I walked away from the building knowing only a little bit more about the lore of my world. I’d also managed to transform Iason in my head from an annoyingly aggressive suitor into an epic hero of old, and to come up with all kinds of ideas about things I’d like to try with Missy.

They were not necessarily things that were likely to happen, especially not in our first time.

Getting my dick between her tits? Maybe.

Being allowed to stick with familiar territory when it was time to do the deed? Probably not. I had a feeling that “it never hurts to ask” didn’t really apply in this case, too. I’d let her raise the topic if she wanted to.

It would probably be best to follow her lead all around, in fact. I didn’t know what kind of experience level she had, but it wouldn’t have to be much to be higher than mine in the area of heterosexual human relations. At the very least, she’d have a better idea of what she was willing to do. I’d had blowjobs. It wouldn’t kill me if I didn’t get one from her.
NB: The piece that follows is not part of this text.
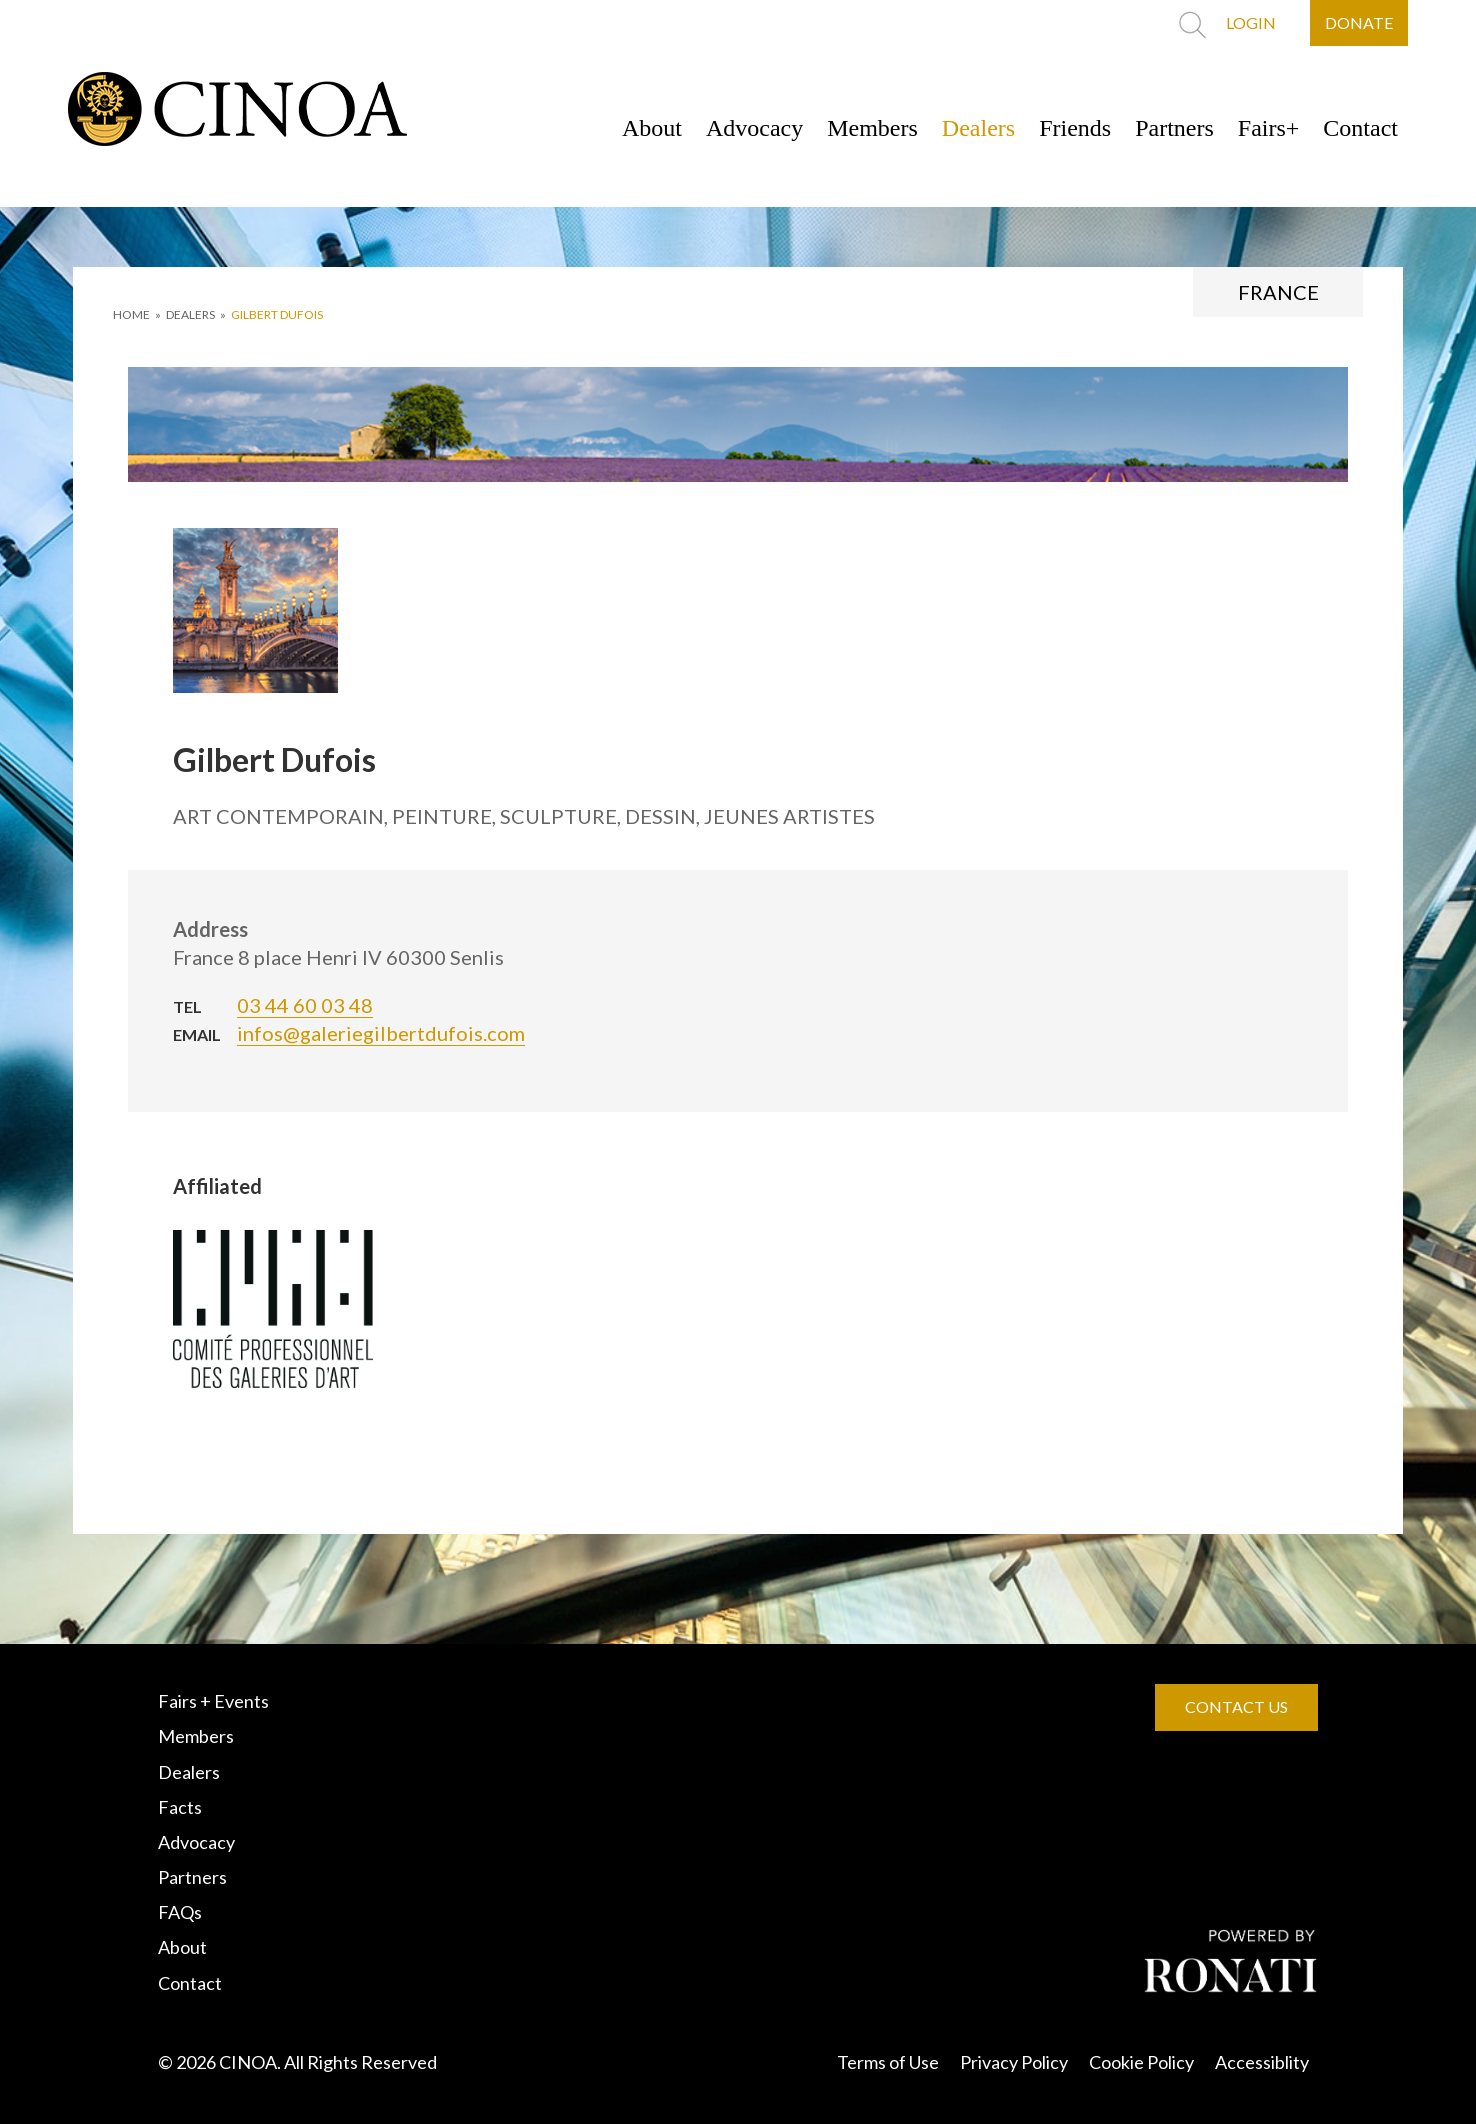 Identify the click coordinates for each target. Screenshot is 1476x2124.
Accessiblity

If I wanted anything more than she wanted to give, well, she’d suggested she was anything but bothered by the idea of an actively bisexual—which, in the human world, was probably the best descriptor for somebody like me—guy. If she was serious about that, it put a whole new spin on Iason’s interest. It meant it was possible that I could have my cake and eat it, too.

I’d just have to be circumspect about it. I was sharing a floor—and bathrooms—with about three dozen guys I barely knew, most of whom would, statistically, be stronger than me, even if they couldn’t match my reflexes. I didn’t want to give them any reason to be looking at me sideways, wondering if I was looking at them.

I knew that human guys didn’t divide neatly into a line between “tolerant, open-minded queer” and “gay-bashing troglodyte.” I knew that element was there, though, and that it could send me to the healing center or worse if I wasn’t careful.

M.U. might have been a major university, but it was also in a sparsely-populated province in the heartland of the Imperium. Half of the hidden messages in the lore tales I’d just listened to had been about knowing where you were and what dangers the area held.

I was climbing up the stairs to my floor when I made up my mind to keep things on the down-low with everybody but Missy, at least until I knew the lay of the land.

I was turning the corner into my hallway when I realized that wasn’t going to work.

Iason was sitting shirtless with his back against my door, holding a gift box on his lap.